_TRY IT_
Scan the records for the string "eventi" and state how many lines contain it, using the number alone.

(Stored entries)
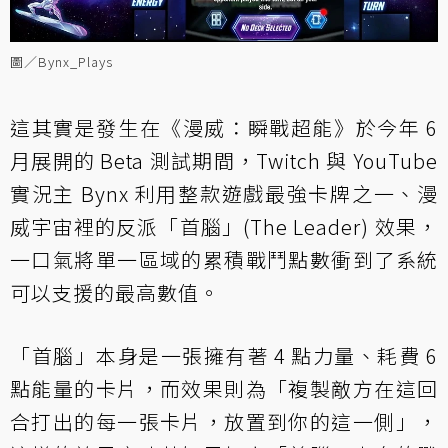
圖／Bynx_Plays
這其實是發生在《漫威：瞬戰超能》於今年 6
月展開的 Beta 測試期間，Twitch 與 YouTube
實況主 Bynx 利用整款遊戲最強卡牌之一、漫
威宇宙裡的反派「首腦」(The Leader) 效果，
一口氣將單一區域的累積戰鬥點數衝到了系統
可以支援的最高數值。
「首腦」本身是一張擁有著 4 點力量、耗費 6
點能量的卡片，而效果則為「複製敵方在這回
合打出的每一張卡片，放置到你的這一側」，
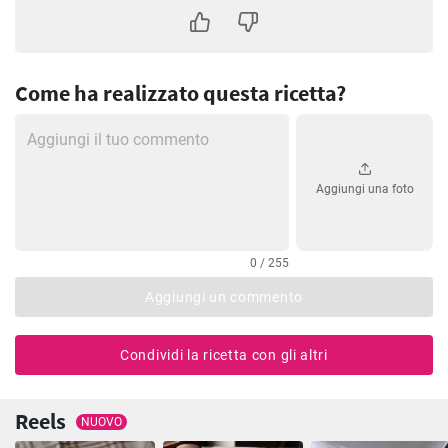
Come ha realizzato questa ricetta?
Aggiungi una foto
0 / 255
Aggiungi un commento
Condividi la ricetta con gli altri
Reels
NUOVO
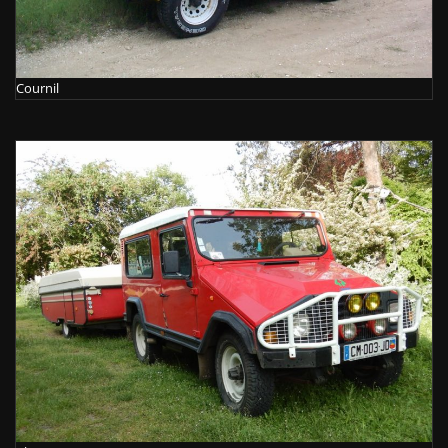
Cournil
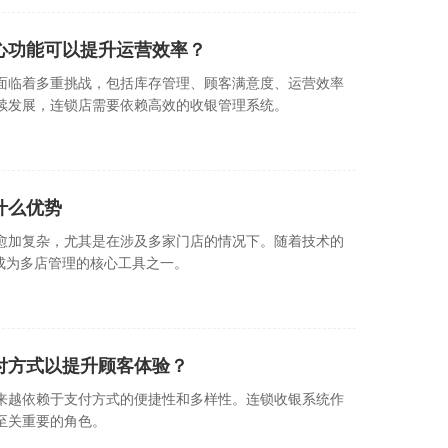
心功能可以提升运营效率？
面临着多重挑战，包括库存管理、顾客满意度、运营效率
续发展，连锁店需要依赖高效的收银管理系统。
什么优势
愈加复杂，尤其是在涉及多家门店的情况下。随着技术的
成为多店管理的核心工具之一。
付方式以提升顾客体验？
来越依赖于支付方式的便捷性和多样性。连锁收银系统作
至关重要的角色。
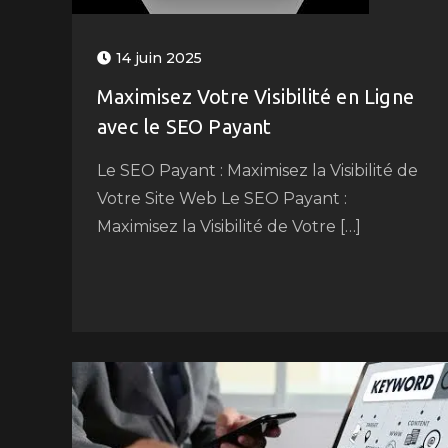
14 juin 2025
Maximisez Votre Visibilité en Ligne
avec le SEO Payant
Le SEO Payant : Maximisez la Visibilité de
Votre Site Web Le SEO Payant :
Maximisez la Visibilité de Votre […]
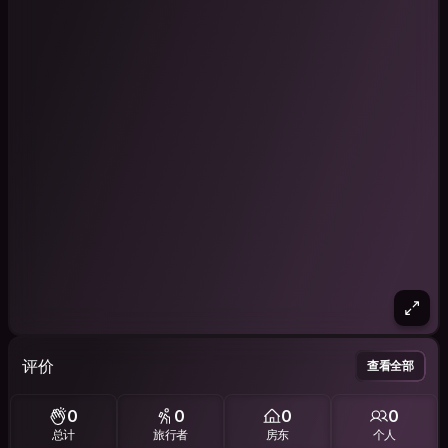
评价
查看全部
0
0
0
0
总计
旅行者
房东
个人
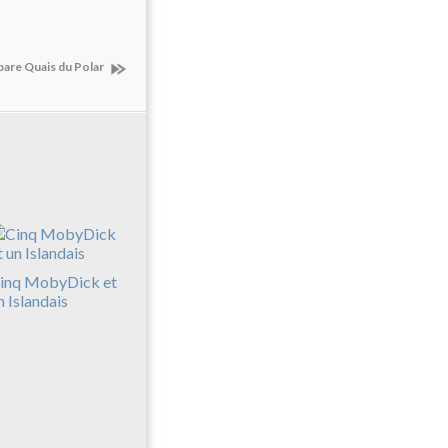
pare Quais du Polar
inq MobyDick et
n Islandais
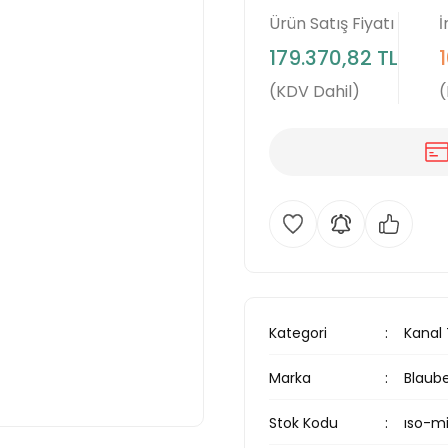
Ürün Satış Fiyatı
İ
179.370,82 TL
(KDV Dahil)
(
Kategori
Kanal 
Marka
Blaub
Stok Kodu
ıso-m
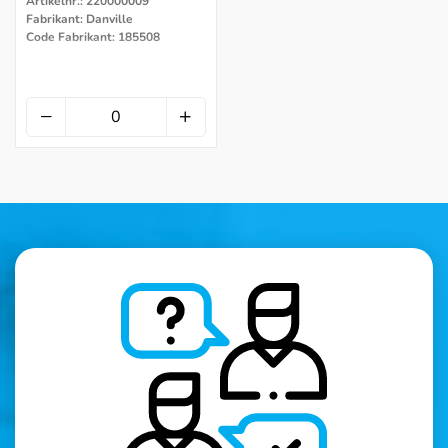
Artikelnr.: 220000009
Fabrikant: Danville
Code Fabrikant: 185508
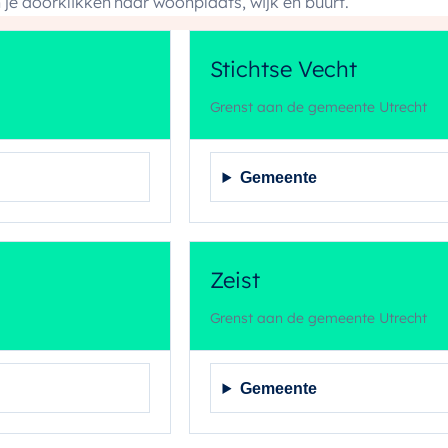
je doorklikken naar woonplaats, wijk en buurt.
Stichtse Vecht
Grenst aan de gemeente Utrecht
Gemeente
Zeist
Grenst aan de gemeente Utrecht
Gemeente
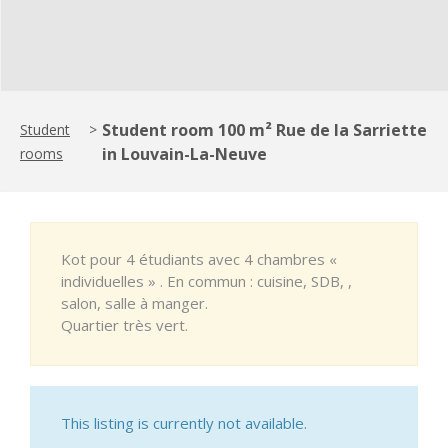
Student room 100 m² Rue de la Sarriette
Student
>
in Louvain-La-Neuve
rooms
Kot pour 4 étudiants avec 4 chambres «
individuelles » . En commun : cuisine, SDB, ,
salon, salle à manger.
Quartier très vert.
This listing is currently not available.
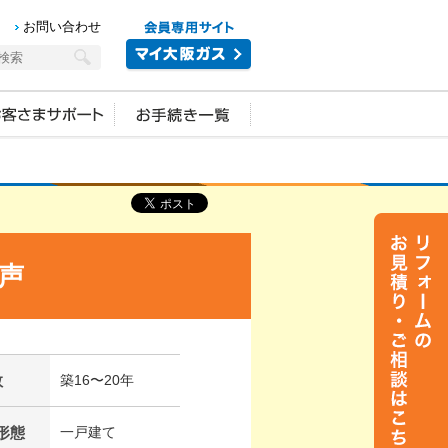
お問い合わせ
声
数
築16〜20年
形態
一戸建て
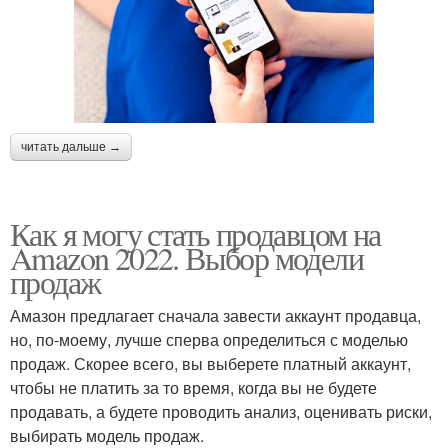
читать дальше →
Как я могу стать продавцом на
Amazon 2022. Выбор модели
продаж
Амазон предлагает сначала завести аккаунт продавца,
но, по-моему, лучше сперва определиться с моделью
продаж. Скорее всего, вы выберете платный аккаунт,
чтобы не платить за то время, когда вы не будете
продавать, а будете проводить анализ, оценивать риски,
выбирать модель продаж.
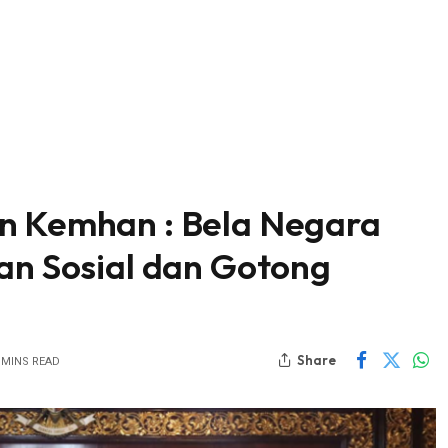
en Kemhan : Bela Negara
ian Sosial dan Gotong
Share
 MINS READ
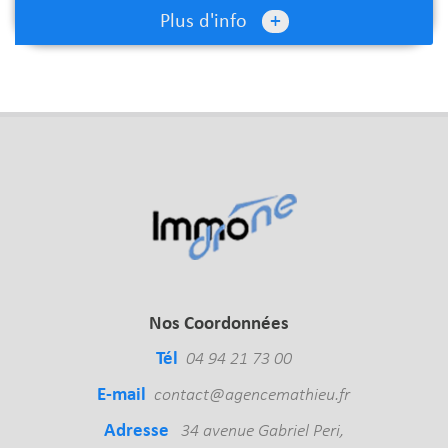
+
Plus d'info
Nos Coordonnées
Tél
04 94 21 73 00
E-mail
contact@agencemathieu.fr
Adresse
34 avenue Gabriel Peri,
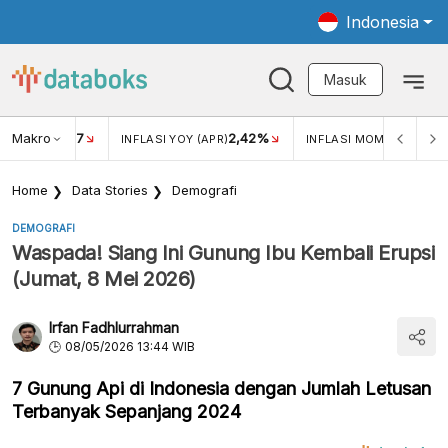
Indonesia
Masuk
Makro
17
2,42%
0,4
KAR USD/IDR
INFLASI YOY (APR)
INFLASI MOM (MAR)
Home
Data Stories
Demografi
DEMOGRAFI
Waspada! Siang Ini Gunung Ibu Kembali Erupsi
(Jumat, 8 Mei 2026)
Irfan Fadhlurrahman
08/05/2026 13:44 WIB
7 Gunung Api di Indonesia dengan Jumlah Letusan
Terbanyak Sepanjang 2024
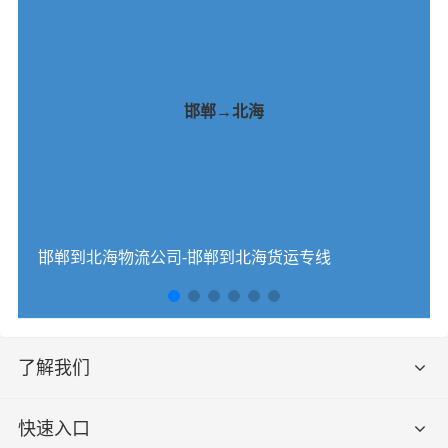
邯郸→北海
邯郸到北海物流公司-邯郸到北海货运专线
了解我们
快速入口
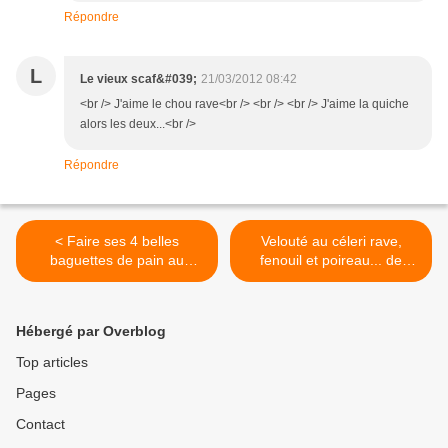
Répondre
L
Le vieux scaf&#039;
21/03/2012 08:42
<br /> J'aime le chou rave<br /> <br /> <br /> J'aime la quiche
alors les deux...<br />
Répondre
< Faire ses 4 belles
Velouté au céleri rave,
baguettes de pain au
fenouil et poireau... de
chocolat... image par
Michèle >
image!
Hébergé par Overblog
Top articles
Pages
Contact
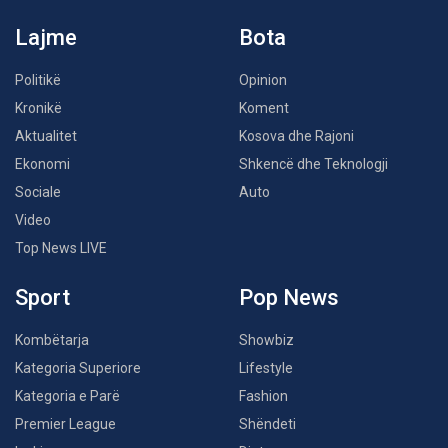
Lajme
Bota
Politikë
Opinion
Kronikë
Koment
Aktualitet
Kosova dhe Rajoni
Ekonomi
Shkencë dhe Teknologji
Sociale
Auto
Video
Top News LIVE
Sport
Pop News
Kombëtarja
Showbiz
Kategoria Superiore
Lifestyle
Kategoria e Parë
Fashion
Premier League
Shëndeti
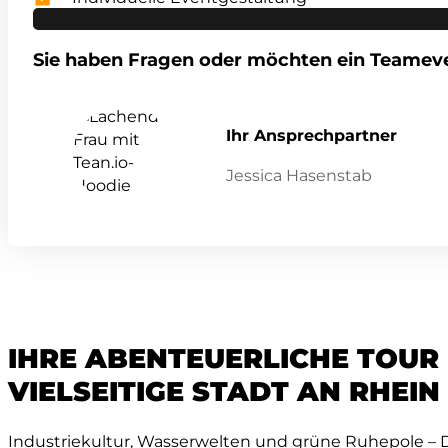
Sie haben Fragen oder möchten ein Teamev
Ihr Ansprechpartner
Jessica Hasenstab
IHRE ABENTEUERLICHE TOUR
VIELSEITIGE STADT AN RHEI
Industriekultur, Wasserwelten und grüne Ruhepole –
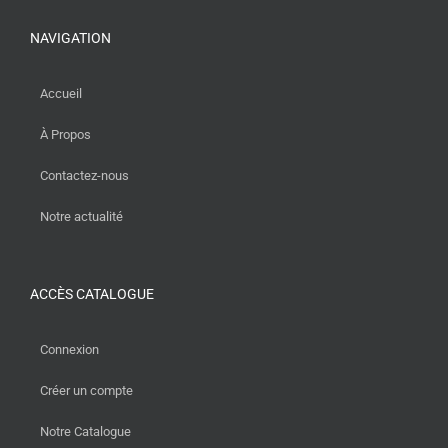
NAVIGATION
Accueil
À Propos
Contactez-nous
Notre actualité
ACCÈS CATALOGUE
Connexion
Créer un compte
Notre Catalogue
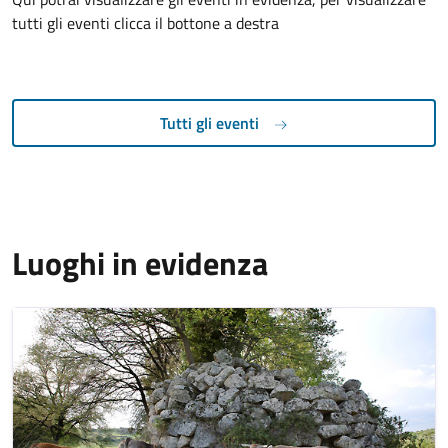
tutti gli eventi clicca il bottone a destra
Tutti gli eventi
Luoghi in evidenza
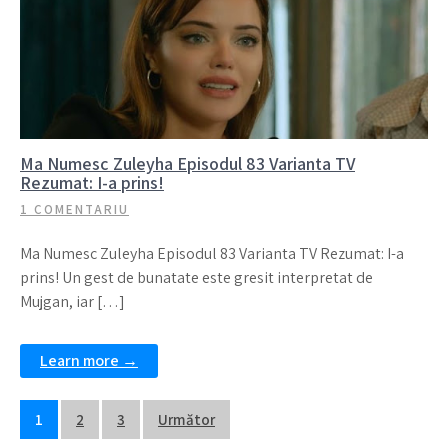
Ma Numesc Zuleyha Episodul 83 Varianta TV
Rezumat: I-a prins!
1 COMENTARIU
Ma Numesc Zuleyha Episodul 83 Varianta TV Rezumat: I-a
prins! Un gest de bunatate este gresit interpretat de
Mujgan, iar […]
Learn more →
Navigare
1
2
3
Următor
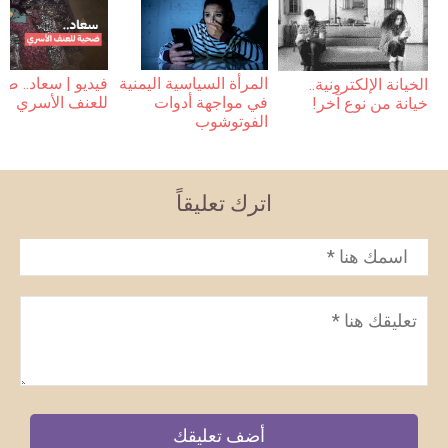
فيديو | سعاد.. ضح
المرأة السياسية اليمنية
الخيانة الإلكترونية..
للعنف الأسري
في مواجهة أدوات
خيانة من نوع آخر!
الفوتوشوب
اترك تعليقاً
الاسم
*
تعليق
*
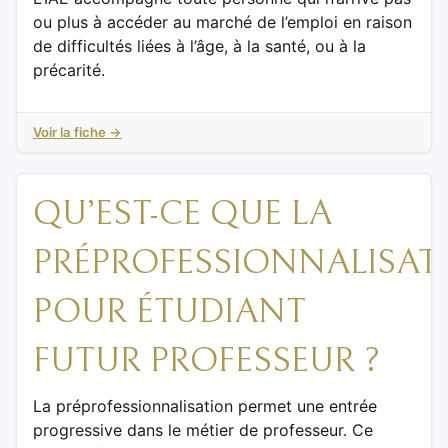
ou plus à accéder au marché de l’emploi en raison
de difficultés liées à l’âge, à la santé, ou à la
précarité.
Voir la fiche →
QU’EST-CE QUE LA
PRÉPROFESSIONNALISAT
POUR ÉTUDIANT
FUTUR PROFESSEUR ?
La préprofessionnalisation permet une entrée
progressive dans le métier de professeur. Ce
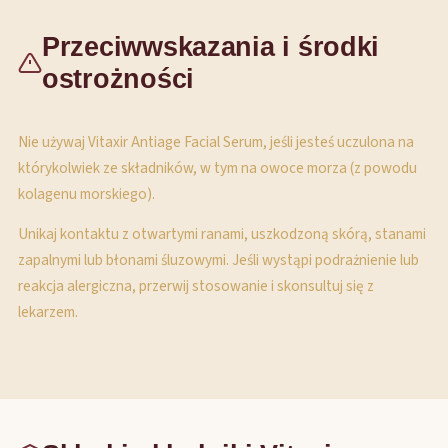
Przeciwwskazania i środki
ostrożności
Nie używaj Vitaxir Antiage Facial Serum, jeśli jesteś uczulona na
którykolwiek ze składników, w tym na owoce morza (z powodu
kolagenu morskiego).
Unikaj kontaktu z otwartymi ranami, uszkodzoną skórą, stanami
zapalnymi lub błonami śluzowymi. Jeśli wystąpi podrażnienie lub
reakcja alergiczna, przerwij stosowanie i skonsultuj się z
lekarzem.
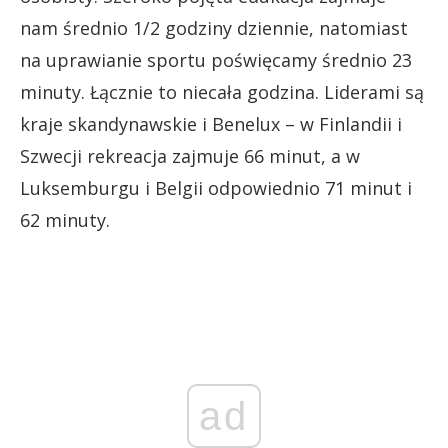
nam średnio 1/2 godziny dziennie, natomiast
na uprawianie sportu poświęcamy średnio 23
minuty. Łącznie to niecała godzina. Liderami są
kraje skandynawskie i Benelux – w Finlandii i
Szwecji rekreacja zajmuje 66 minut, a w
Luksemburgu i Belgii odpowiednio 71 minut i
62 minuty.
ad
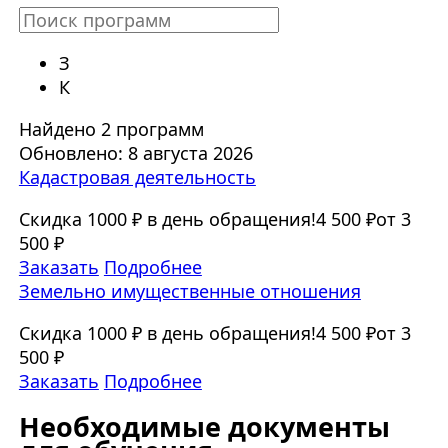
З
К
Найдено 2 программ
Обновлено: 8 августа 2026
Кадастровая деятельность
Скидка 1000 ₽ в день обращения!
4 500 ₽
от 3
500 ₽
Заказать
Подробнее
Земельно имущественные отношения
Скидка 1000 ₽ в день обращения!
4 500 ₽
от 3
500 ₽
Заказать
Подробнее
Необходимые документы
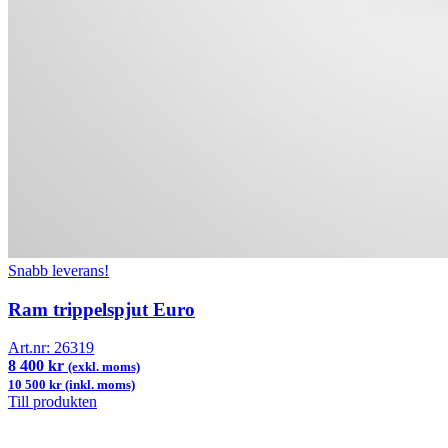
Snabb leverans!
Ram trippelspjut Euro
Art.nr:
26319
8 400 kr
(exkl. moms)
10 500 kr (inkl. moms)
Till produkten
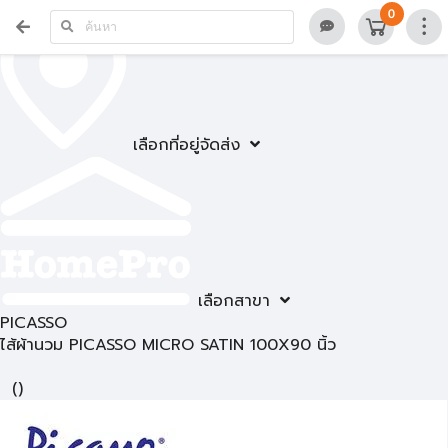
0
เลือกที่อยู่จัดส่ง
เลือกสาขา
PICASSO
ไส้ผ้านวม PICASSO MICRO SATIN 100X90 นิ้ว
(
)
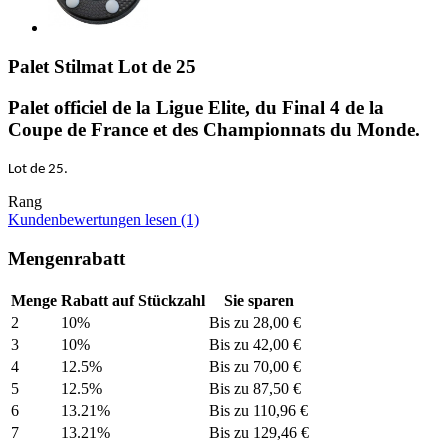
Palet Stilmat Lot de 25
Palet officiel de la Ligue Elite, du Final 4 de la
Coupe de France et des Championnats du Monde.
Lot de 25.
Rang
Kundenbewertungen lesen (1)
Mengenrabatt
Menge
Rabatt auf Stückzahl
Sie sparen
2
10%
Bis zu 28,00 €
3
10%
Bis zu 42,00 €
4
12.5%
Bis zu 70,00 €
5
12.5%
Bis zu 87,50 €
6
13.21%
Bis zu 110,96 €
7
13.21%
Bis zu 129,46 €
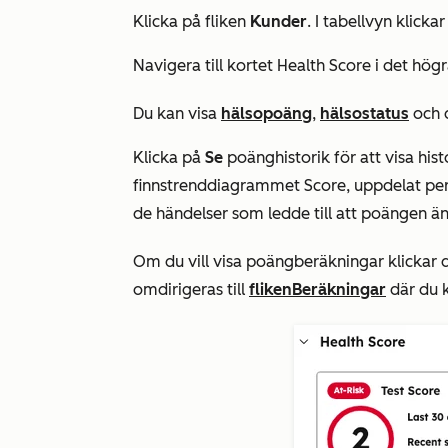
Klicka på fliken
Kunder
. I tabellvyn klicka
Navigera till kortet
Health Score
i det högr
Du kan visa
hälsopoäng
,
hälsostatus
och 
Klicka på
Se
poänghistorik för att visa his
finns
trenddiagrammet
Score
, uppdelat p
de händelser som ledde till att poängen ä
Om du vill visa poängberäkningar klickar
omdirigeras till
fliken
Beräkningar
där du 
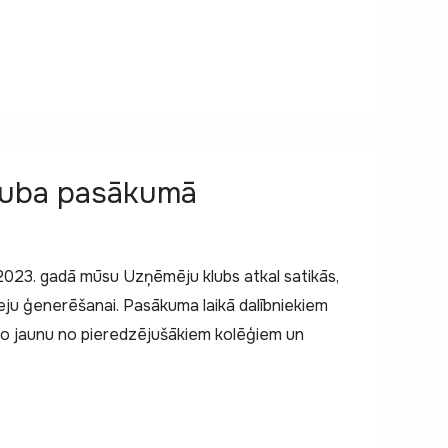
luba pasākumā
 2023. gadā mūsu Uzņēmēju klubs atkal satikās,
ideju ģenerēšanai. Pasākuma laikā dalībniekiem
t ko jaunu no pieredzējušākiem kolēģiem un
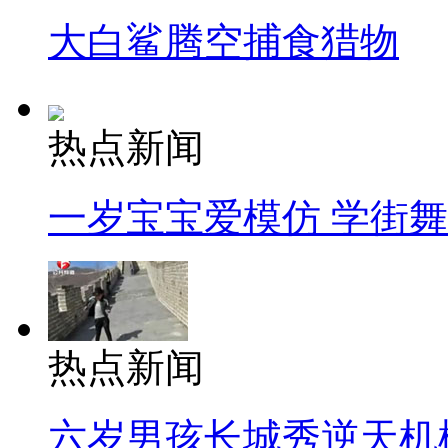
大白鲨腾空捕食猎物
热点新闻
一岁宝宝爱模仿 学街
热点新闻
六岁男孩长城秀逆天机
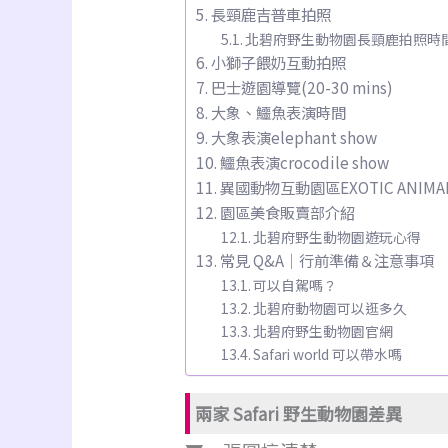
長頸鹿吉普車拍照
北碧府野生動物園長頸鹿拍照時
小獅子餵奶互動拍照
巴士遊園導覽(20-30 mins)
大象、鱷魚表演時間
大象表演elephant show
鱷魚表演crocodile show
異國動物互動園區EXOTIC ANIMALS
園區美食販賣部介紹
北碧府野生動物園遊玩心得
常見 Q&A｜行前準備＆注意事項
可以自駕嗎？
北碧府動物園可以逛多久
北碧府野生動物園官網
Safari world 可以帶水嗎
兩家 Safari 野生動物園差異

_SOLUTION TO THE PROBLEM_
2